WHAT TO PRODUCE »
If a record holds a picture, drop the picture and return the rest of the record word for word.

*** Opening ENTRIES PROVIDED ***

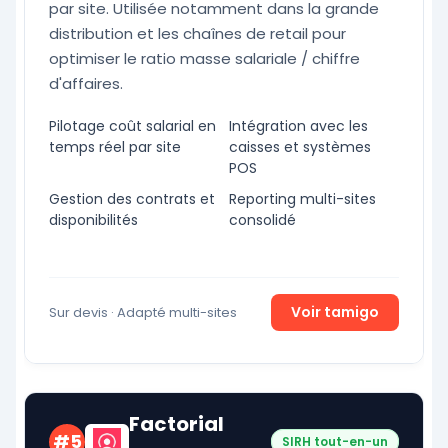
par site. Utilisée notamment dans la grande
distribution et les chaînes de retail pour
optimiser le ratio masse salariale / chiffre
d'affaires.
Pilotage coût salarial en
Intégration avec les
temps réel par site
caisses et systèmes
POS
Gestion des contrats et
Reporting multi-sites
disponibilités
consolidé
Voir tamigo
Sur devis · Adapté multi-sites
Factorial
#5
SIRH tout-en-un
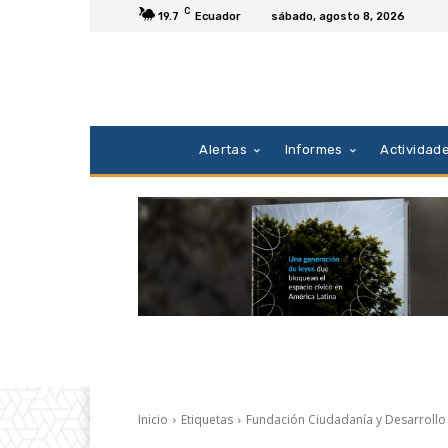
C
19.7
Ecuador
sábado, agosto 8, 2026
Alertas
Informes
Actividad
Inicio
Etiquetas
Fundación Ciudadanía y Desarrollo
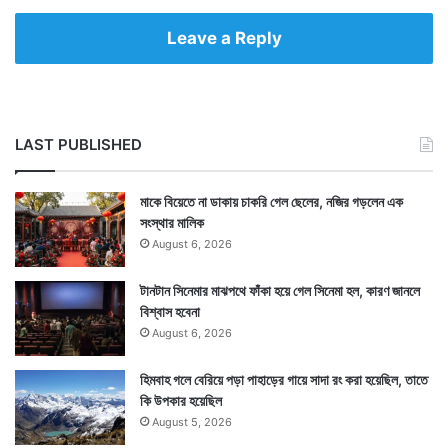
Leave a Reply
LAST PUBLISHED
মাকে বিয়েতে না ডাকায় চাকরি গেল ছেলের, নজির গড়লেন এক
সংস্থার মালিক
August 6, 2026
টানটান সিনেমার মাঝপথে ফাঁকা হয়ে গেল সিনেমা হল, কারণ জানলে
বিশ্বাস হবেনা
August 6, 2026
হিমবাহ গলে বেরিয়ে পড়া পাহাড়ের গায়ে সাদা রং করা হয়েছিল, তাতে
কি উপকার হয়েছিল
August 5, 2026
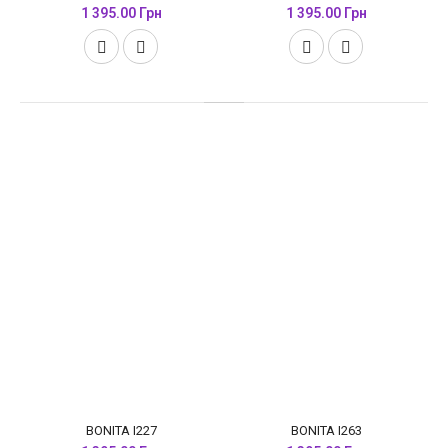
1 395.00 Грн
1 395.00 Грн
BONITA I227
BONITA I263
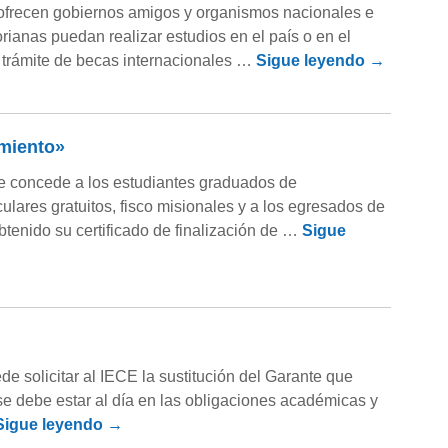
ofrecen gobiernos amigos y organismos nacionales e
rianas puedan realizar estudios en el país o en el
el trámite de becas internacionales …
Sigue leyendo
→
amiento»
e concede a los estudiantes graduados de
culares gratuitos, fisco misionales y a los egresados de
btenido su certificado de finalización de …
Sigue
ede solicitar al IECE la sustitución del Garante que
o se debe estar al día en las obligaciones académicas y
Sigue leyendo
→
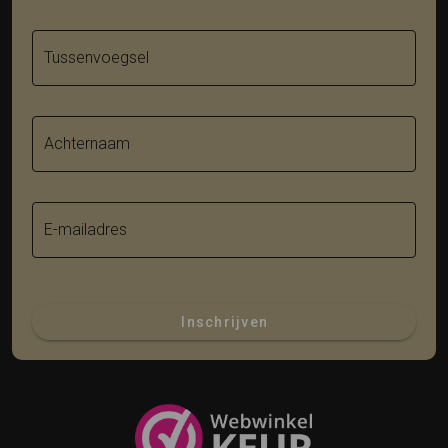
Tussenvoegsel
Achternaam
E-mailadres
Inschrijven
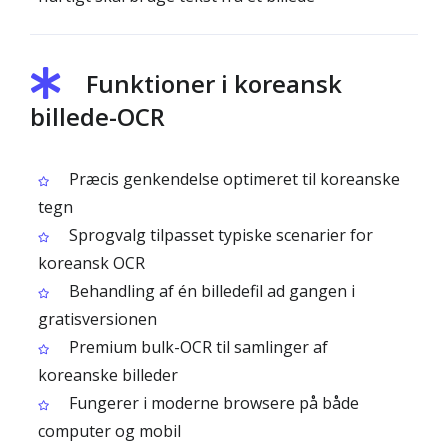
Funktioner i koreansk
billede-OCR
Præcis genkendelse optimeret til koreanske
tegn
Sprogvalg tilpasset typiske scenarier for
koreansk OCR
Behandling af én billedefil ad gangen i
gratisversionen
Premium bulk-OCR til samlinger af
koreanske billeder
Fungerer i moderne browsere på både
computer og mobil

*** Closing ENTRIES PROVIDED ***

EXERCISE RESPONSE »
par site. Utilisée notamment dans la grande
distribution et les chaînes de retail pour
optimiser le ratio masse salariale / chiffre
d'affaires.
Pilotage coût salarial en
Intégration avec les
temps réel par site
caisses et systèmes
POS
Gestion des contrats et
Reporting multi-sites
disponibilités
consolidé
Voir tamigo
Sur devis · Adapté multi-sites
Factorial
#5
SIRH tout-en-un
C
19.7
Ecuador
sábado, agosto 8, 2026
Alertas
Informes
Actividad
Inicio
Etiquetas
Fundación Ciudadanía y Desarrollo
Leave a Reply
LAST PUBLISHED
মাকে বিয়েতে না ডাকায় চাকরি গেল ছেলের, নজির গড়লেন এক
সংস্থার মালিক
August 6, 2026
টানটান সিনেমার মাঝপথে ফাঁকা হয়ে গেল সিনেমা হল, কারণ জানলে
বিশ্বাস হবেনা
August 6, 2026
হিমবাহ গলে বেরিয়ে পড়া পাহাড়ের গায়ে সাদা রং করা হয়েছিল, তাতে
কি উপকার হয়েছিল
August 5, 2026
1 395.00 Грн
1 395.00 Грн
BONITA I227
BONITA I263
ofrecen gobiernos amigos y organismos nacionales e
rianas puedan realizar estudios en el país o en el
el trámite de becas internacionales …
Sigue leyendo
→
amiento»
e concede a los estudiantes graduados de
culares gratuitos, fisco misionales y a los egresados de
btenido su certificado de finalización de …
Sigue
ede solicitar al IECE la sustitución del Garante que
o se debe estar al día en las obligaciones académicas y
Sigue leyendo
→
Tussenvoegsel
Achternaam
E-mailadres
Inschrijven
Funktioner i koreansk
billede-OCR
Præcis genkendelse optimeret til koreanske
tegn
Sprogvalg tilpasset typiske scenarier for
koreansk OCR
Behandling af én billedefil ad gangen i
gratisversionen
Premium bulk-OCR til samlinger af
koreanske billeder
Fungerer i moderne browsere på både
computer og mobil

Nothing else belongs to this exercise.